Assignment: The entries below are to be repeated exactly, and their pictures left out.

Dataset items
################
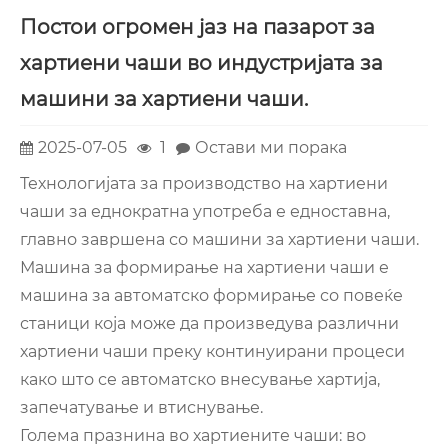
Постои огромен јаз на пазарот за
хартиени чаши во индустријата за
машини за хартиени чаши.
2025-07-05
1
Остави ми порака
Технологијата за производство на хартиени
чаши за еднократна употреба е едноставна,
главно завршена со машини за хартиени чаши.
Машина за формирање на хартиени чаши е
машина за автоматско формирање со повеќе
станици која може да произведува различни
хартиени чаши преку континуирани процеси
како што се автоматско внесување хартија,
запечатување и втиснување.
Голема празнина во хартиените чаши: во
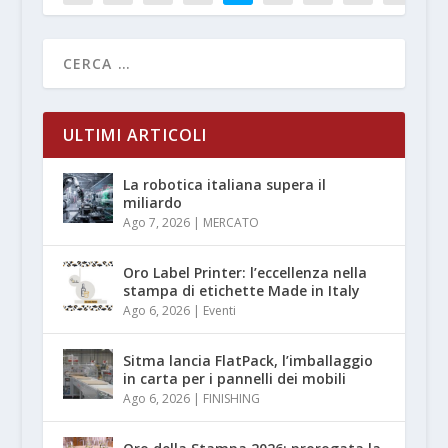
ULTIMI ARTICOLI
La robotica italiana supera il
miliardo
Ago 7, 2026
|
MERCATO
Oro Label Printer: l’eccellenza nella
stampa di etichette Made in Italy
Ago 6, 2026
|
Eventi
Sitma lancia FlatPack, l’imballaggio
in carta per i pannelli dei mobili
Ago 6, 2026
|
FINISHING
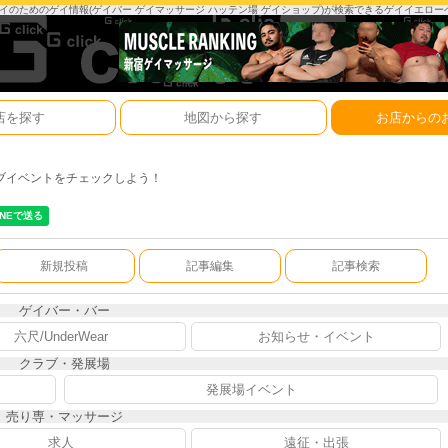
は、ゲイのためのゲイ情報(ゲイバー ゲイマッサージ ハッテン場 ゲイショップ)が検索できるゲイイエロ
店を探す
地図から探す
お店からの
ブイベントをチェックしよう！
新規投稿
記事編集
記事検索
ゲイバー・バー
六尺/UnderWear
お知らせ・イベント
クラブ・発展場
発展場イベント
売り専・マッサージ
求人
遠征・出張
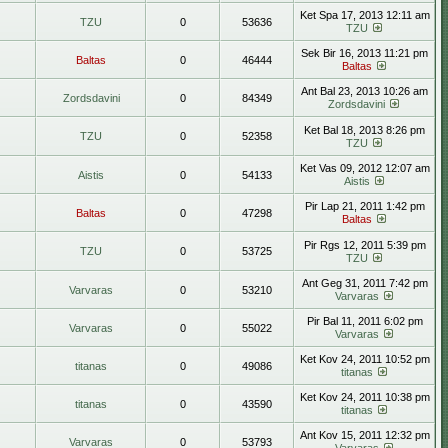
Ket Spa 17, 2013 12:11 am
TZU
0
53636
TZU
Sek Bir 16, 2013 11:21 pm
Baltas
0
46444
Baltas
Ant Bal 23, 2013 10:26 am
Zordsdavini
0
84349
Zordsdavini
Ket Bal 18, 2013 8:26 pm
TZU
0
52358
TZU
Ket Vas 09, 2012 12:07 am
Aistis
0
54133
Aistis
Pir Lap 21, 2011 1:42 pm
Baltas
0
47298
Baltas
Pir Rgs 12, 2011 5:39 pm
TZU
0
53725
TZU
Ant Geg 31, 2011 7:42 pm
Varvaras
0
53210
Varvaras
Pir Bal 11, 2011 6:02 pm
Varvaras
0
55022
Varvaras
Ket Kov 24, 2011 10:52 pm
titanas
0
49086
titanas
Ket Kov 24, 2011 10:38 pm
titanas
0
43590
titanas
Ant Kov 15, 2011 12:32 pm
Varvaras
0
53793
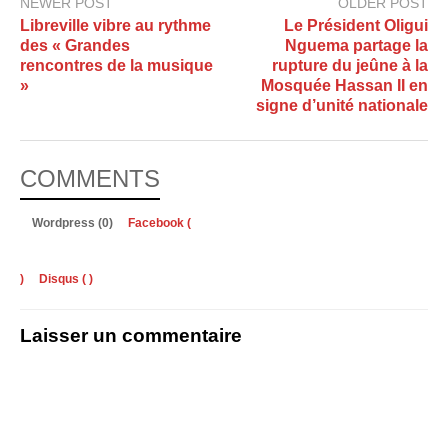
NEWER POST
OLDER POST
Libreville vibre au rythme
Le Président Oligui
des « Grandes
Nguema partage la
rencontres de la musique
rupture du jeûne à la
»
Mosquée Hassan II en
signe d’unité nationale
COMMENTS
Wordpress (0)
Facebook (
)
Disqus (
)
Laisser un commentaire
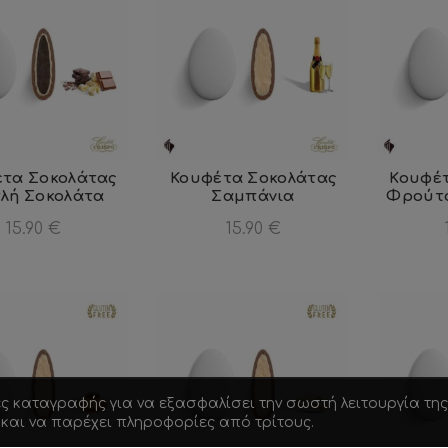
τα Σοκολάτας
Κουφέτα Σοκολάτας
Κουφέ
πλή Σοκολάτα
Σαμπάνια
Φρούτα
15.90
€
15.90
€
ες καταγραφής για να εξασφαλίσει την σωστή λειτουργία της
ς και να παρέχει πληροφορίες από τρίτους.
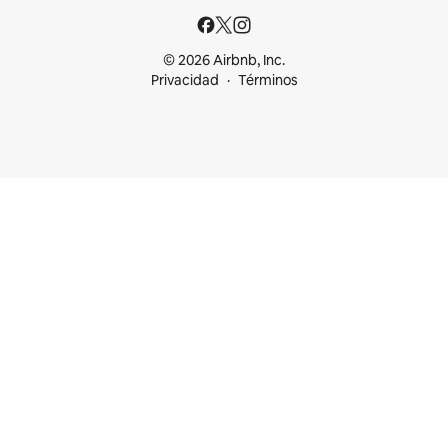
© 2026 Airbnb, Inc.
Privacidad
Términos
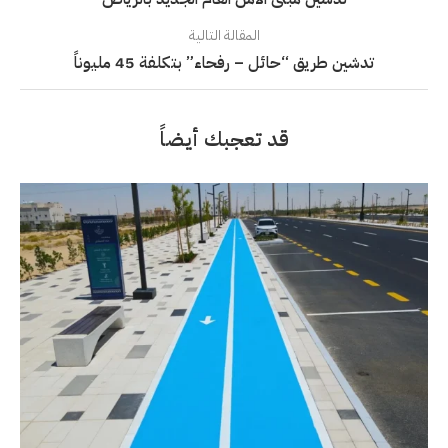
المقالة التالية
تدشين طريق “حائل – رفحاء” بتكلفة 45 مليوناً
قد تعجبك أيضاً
################
Task solution:
Постои огромен јаз на пазарот за
хартиени чаши во индустријата за
машини за хартиени чаши.
2025-07-05
1
Остави ми порака
Технологијата за производство на хартиени
чаши за еднократна употреба е едноставна,
главно завршена со машини за хартиени чаши.
Машина за формирање на хартиени чаши е
машина за автоматско формирање со повеќе
станици која може да произведува различни
хартиени чаши преку континуирани процеси
како што се автоматско внесување хартија,
запечатување и втиснување.
Голема празнина во хартиените чаши: во
ULTIMI ARTICOLI
La robotica italiana supera il
miliardo
Ago 7, 2026
|
MERCATO
Oro Label Printer: l’eccellenza nella
stampa di etichette Made in Italy
Ago 6, 2026
|
Eventi
Sitma lancia FlatPack, l’imballaggio
in carta per i pannelli dei mobili
Ago 6, 2026
|
FINISHING
は、ゲイのためのゲイ情報(ゲイバー ゲイマッサージ ハッテン場 ゲイショップ)が検索できるゲイイエロ
店を探す
地図から探す
お店からの
ブイベントをチェックしよう！
新規投稿
記事編集
記事検索
ゲイバー・バー
六尺/UnderWear
お知らせ・イベント
クラブ・発展場
発展場イベント
売り専・マッサージ
求人
遠征・出張
Ket Spa 17, 2013 12:11 am
TZU
0
53636
TZU
Sek Bir 16, 2013 11:21 pm
Baltas
0
46444
Baltas
Ant Bal 23, 2013 10:26 am
Zordsdavini
0
84349
Zordsdavini
Ket Bal 18, 2013 8:26 pm
TZU
0
52358
TZU
Ket Vas 09, 2012 12:07 am
Aistis
0
54133
Aistis
Pir Lap 21, 2011 1:42 pm
Baltas
0
47298
Baltas
Pir Rgs 12, 2011 5:39 pm
TZU
0
53725
TZU
Ant Geg 31, 2011 7:42 pm
Varvaras
0
53210
Varvaras
Pir Bal 11, 2011 6:02 pm
Varvaras
0
55022
Varvaras
Ket Kov 24, 2011 10:52 pm
titanas
0
49086
titanas
Ket Kov 24, 2011 10:38 pm
titanas
0
43590
titanas
Ant Kov 15, 2011 12:32 pm
Varvaras
0
53793
NEWER POST
OLDER POST
Libreville vibre au rythme
Le Président Oligui
des « Grandes
Nguema partage la
rencontres de la musique
rupture du jeûne à la
»
Mosquée Hassan II en
signe d’unité nationale
COMMENTS
Wordpress (0)
Facebook (
)
Disqus (
)
Laisser un commentaire
τα Σοκολάτας
Κουφέτα Σοκολάτας
Κουφέ
πλή Σοκολάτα
Σαμπάνια
Φρούτα
15.90
€
15.90
€
ες καταγραφής για να εξασφαλίσει την σωστή λειτουργία της
ς και να παρέχει πληροφορίες από τρίτους.
© 2026 Airbnb, Inc.
Privacidad
Términos
المقالة التالية
تدشين طريق “حائل – رفحاء” بتكلفة 45 مليوناً
قد تعجبك أيضاً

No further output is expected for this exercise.